While tablet sales continue to plummet - the IDC's recent figures show a 12.3 percent fall in Q2 2016 compared to the same period last year - it seems this isn't going to slow Apple down when it comes to releasing new models of the iPad.

A recent report from renowned analyst Ming-Chi Kuo, who has accurately predicted a number of Apple products, says that the Cupertino company will launch a 12.9-inch iPad Pro 2, a 10.5-inch iPad Pro, and low-cost 9.7-inch iPad in 2017. This will be followed in 2018 by a "revolutionary" new model that may feature a flexible AMOLED display.

We expect three new iPads (12.9" iPad Pro 2, new size 10.5" iPad Pro & low-cost 9.7" iPad) to be launched in 2017, though this may not drive shipment growth amid structural headwinds; 2017F shipments to fall 10-20% YoY. If the iPad comes in a larger size, such as a 10.5" model, we believe it will be helpful to bid for tenders within the commercial and education markets.

As a result, we expect Apple to launch a 10.5" iPad Pro in 2017. In addition, we estimate the 12.9" iPad Pro 2 and 10.5" iPad Pro will adopt the A10X processor, with TSMC being the sole supplier using 10nm process technology. The low-cost 9.7" model may adopt the A9X processor, which is also exclusively supplied by TSMC.

The current 7.9-inch iPad Mini is conspicuously absent from Kuo's report. While it could just be that the analyst has no predictions for device, there's been speculation that Apple will phase out the series, possibly because the introduction of larger iPhone models has lessened demand for the smaller iPads.

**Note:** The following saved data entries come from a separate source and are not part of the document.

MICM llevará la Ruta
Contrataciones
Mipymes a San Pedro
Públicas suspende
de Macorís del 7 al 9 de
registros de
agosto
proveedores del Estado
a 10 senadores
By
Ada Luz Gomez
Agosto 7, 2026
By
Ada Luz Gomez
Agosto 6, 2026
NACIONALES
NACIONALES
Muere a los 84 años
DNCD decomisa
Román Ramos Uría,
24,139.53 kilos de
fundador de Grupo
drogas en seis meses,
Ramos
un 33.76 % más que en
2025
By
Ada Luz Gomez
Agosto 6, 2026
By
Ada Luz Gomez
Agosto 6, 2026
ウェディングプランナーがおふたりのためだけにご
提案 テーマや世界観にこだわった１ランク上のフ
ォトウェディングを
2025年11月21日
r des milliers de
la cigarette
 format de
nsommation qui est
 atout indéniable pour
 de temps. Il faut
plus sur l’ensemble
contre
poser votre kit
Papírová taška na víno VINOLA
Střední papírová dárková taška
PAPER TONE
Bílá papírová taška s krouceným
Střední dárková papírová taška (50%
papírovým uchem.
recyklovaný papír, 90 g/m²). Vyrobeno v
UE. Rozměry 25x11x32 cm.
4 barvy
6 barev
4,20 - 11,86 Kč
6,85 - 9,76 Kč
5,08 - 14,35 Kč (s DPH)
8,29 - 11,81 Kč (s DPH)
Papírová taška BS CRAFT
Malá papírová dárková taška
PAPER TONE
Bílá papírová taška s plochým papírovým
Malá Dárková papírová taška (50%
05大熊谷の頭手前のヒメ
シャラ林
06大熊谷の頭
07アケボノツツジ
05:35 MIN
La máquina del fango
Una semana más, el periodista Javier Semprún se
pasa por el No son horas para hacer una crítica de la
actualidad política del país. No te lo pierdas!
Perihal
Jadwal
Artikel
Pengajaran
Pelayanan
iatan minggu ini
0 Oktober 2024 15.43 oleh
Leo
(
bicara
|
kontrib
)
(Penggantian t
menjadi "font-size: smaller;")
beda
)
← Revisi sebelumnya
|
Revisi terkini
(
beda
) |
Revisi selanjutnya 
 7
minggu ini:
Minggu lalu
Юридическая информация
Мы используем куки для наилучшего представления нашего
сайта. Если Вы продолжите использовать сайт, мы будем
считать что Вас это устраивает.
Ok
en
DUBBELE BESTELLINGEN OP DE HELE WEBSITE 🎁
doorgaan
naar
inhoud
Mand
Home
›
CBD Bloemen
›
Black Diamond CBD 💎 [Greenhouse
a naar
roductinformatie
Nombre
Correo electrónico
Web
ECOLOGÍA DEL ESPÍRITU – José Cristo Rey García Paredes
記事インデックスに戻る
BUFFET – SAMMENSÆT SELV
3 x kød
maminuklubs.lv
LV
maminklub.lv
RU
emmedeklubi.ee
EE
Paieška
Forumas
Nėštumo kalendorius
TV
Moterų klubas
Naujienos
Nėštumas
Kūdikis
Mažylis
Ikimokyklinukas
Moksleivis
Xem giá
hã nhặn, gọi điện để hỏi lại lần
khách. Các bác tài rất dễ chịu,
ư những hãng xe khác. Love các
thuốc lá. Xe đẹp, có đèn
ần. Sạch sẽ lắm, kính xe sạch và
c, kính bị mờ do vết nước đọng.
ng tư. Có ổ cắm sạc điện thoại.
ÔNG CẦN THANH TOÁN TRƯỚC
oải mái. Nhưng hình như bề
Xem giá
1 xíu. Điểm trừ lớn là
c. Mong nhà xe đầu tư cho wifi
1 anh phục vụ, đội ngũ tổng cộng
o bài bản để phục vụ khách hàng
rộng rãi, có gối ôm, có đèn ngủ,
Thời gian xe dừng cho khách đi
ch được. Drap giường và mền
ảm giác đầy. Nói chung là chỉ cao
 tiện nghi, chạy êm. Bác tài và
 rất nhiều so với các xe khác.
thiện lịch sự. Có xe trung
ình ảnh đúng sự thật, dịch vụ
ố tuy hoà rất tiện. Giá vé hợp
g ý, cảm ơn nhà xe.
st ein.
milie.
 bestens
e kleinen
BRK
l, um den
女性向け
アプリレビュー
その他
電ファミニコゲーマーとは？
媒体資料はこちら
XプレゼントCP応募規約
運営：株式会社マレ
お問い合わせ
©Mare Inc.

Kuo goes on to state that 2018 will be the year that the iPad receives a "radical" new design change. "Revolutionary iPad model likely to be introduced in 2018F at the earliest, with radical changes in form factor design & user behavior on adoption of flexible AMOLED panel," he writes.

Assuming Kuo is correct, and he usually is, it'll be interesting to see if the new iPads help turn the tablet market around. Most people who already own an iPad don't feel the need to upgrade, so Apple will have to give them some compelling reasons to spend the cash on a new device.